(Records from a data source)
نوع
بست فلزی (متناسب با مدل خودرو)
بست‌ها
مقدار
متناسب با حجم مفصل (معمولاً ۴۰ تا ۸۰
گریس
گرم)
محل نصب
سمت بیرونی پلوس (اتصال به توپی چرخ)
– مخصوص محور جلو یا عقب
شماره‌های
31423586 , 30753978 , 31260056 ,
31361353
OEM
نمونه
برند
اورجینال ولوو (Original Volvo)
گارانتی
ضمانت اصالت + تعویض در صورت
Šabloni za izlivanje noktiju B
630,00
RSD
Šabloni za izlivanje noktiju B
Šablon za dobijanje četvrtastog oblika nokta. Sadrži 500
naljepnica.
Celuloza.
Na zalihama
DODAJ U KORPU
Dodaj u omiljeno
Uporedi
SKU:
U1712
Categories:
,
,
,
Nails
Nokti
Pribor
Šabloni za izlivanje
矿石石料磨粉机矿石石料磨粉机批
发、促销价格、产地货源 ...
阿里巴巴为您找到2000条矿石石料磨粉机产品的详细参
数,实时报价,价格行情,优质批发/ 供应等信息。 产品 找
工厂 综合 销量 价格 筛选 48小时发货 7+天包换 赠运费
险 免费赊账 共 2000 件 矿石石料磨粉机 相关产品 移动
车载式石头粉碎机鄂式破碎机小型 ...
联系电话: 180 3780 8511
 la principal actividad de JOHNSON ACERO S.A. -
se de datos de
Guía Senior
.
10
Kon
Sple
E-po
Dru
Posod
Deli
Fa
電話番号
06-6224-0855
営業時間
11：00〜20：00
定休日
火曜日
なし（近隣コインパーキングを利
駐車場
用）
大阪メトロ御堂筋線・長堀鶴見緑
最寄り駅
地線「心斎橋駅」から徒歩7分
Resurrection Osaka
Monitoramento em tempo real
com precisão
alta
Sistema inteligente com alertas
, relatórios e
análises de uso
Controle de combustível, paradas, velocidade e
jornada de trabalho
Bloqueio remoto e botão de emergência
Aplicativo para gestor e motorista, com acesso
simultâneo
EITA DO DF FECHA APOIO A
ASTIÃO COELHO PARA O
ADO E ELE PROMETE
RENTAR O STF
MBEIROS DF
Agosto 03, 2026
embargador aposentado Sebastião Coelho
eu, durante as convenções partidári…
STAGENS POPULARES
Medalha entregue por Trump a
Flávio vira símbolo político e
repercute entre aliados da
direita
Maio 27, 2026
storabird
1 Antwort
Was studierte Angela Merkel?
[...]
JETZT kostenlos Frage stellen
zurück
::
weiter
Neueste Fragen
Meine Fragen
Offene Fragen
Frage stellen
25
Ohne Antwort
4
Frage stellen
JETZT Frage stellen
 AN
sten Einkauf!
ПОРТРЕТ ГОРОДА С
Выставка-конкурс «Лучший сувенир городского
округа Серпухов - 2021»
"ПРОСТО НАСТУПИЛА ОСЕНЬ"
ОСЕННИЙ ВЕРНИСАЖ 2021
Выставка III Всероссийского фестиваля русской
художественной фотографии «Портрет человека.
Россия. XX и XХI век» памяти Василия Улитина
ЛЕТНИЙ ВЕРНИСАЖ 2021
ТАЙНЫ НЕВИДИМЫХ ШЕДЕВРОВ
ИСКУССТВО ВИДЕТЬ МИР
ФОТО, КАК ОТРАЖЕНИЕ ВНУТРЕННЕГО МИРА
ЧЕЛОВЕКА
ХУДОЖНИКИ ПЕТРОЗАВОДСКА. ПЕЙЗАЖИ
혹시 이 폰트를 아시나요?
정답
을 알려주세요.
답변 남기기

§ **TASK PROMPT**
Transcribe the data above in full, exactly as it appears.

§ **RESPONSE BOX**
نوع
بست فلزی (متناسب با مدل خودرو)
بست‌ها
مقدار
متناسب با حجم مفصل (معمولاً ۴۰ تا ۸۰
گریس
گرم)
محل نصب
سمت بیرونی پلوس (اتصال به توپی چرخ)
– مخصوص محور جلو یا عقب
شماره‌های
31423586 , 30753978 , 31260056 ,
31361353
OEM
نمونه
برند
اورجینال ولوو (Original Volvo)
گارانتی
ضمانت اصالت + تعویض در صورت
Šabloni za izlivanje noktiju B
630,00
RSD
Šabloni za izlivanje noktiju B
Šablon za dobijanje četvrtastog oblika nokta. Sadrži 500
naljepnica.
Celuloza.
Na zalihama
DODAJ U KORPU
Dodaj u omiljeno
Uporedi
SKU:
U1712
Categories:
,
,
,
Nails
Nokti
Pribor
Šabloni za izlivanje
矿石石料磨粉机矿石石料磨粉机批
发、促销价格、产地货源 ...
阿里巴巴为您找到2000条矿石石料磨粉机产品的详细参
数,实时报价,价格行情,优质批发/ 供应等信息。 产品 找
工厂 综合 销量 价格 筛选 48小时发货 7+天包换 赠运费
险 免费赊账 共 2000 件 矿石石料磨粉机 相关产品 移动
车载式石头粉碎机鄂式破碎机小型 ...
联系电话: 180 3780 8511
 la principal actividad de JOHNSON ACERO S.A. -
se de datos de
Guía Senior
.
10
Kon
Sple
E-po
Dru
Posod
Deli
Fa
電話番号
06-6224-0855
営業時間
11：00〜20：00
定休日
火曜日
なし（近隣コインパーキングを利
駐車場
用）
大阪メトロ御堂筋線・長堀鶴見緑
最寄り駅
地線「心斎橋駅」から徒歩7分
Resurrection Osaka
Monitoramento em tempo real
com precisão
alta
Sistema inteligente com alertas
, relatórios e
análises de uso
Controle de combustível, paradas, velocidade e
jornada de trabalho
Bloqueio remoto e botão de emergência
Aplicativo para gestor e motorista, com acesso
simultâneo
EITA DO DF FECHA APOIO A
ASTIÃO COELHO PARA O
ADO E ELE PROMETE
RENTAR O STF
MBEIROS DF
Agosto 03, 2026
embargador aposentado Sebastião Coelho
eu, durante as convenções partidári…
STAGENS POPULARES
Medalha entregue por Trump a
Flávio vira símbolo político e
repercute entre aliados da
direita
Maio 27, 2026
storabird
1 Antwort
Was studierte Angela Merkel?
[...]
JETZT kostenlos Frage stellen
zurück
::
weiter
Neueste Fragen
Meine Fragen
Offene Fragen
Frage stellen
25
Ohne Antwort
4
Frage stellen
JETZT Frage stellen
 AN
sten Einkauf!
ПОРТРЕТ ГОРОДА С
Выставка-конкурс «Лучший сувенир городского
округа Серпухов - 2021»
"ПРОСТО НАСТУПИЛА ОСЕНЬ"
ОСЕННИЙ ВЕРНИСАЖ 2021
Выставка III Всероссийского фестиваля русской
художественной фотографии «Портрет человека.
Россия. XX и XХI век» памяти Василия Улитина
ЛЕТНИЙ ВЕРНИСАЖ 2021
ТАЙНЫ НЕВИДИМЫХ ШЕДЕВРОВ
ИСКУССТВО ВИДЕТЬ МИР
ФОТО, КАК ОТРАЖЕНИЕ ВНУТРЕННЕГО МИРА
ЧЕЛОВЕКА
ХУДОЖНИКИ ПЕТРОЗАВОДСКА. ПЕЙЗАЖИ
혹시 이 폰트를 아시나요?
정답
을 알려주세요.
답변 남기기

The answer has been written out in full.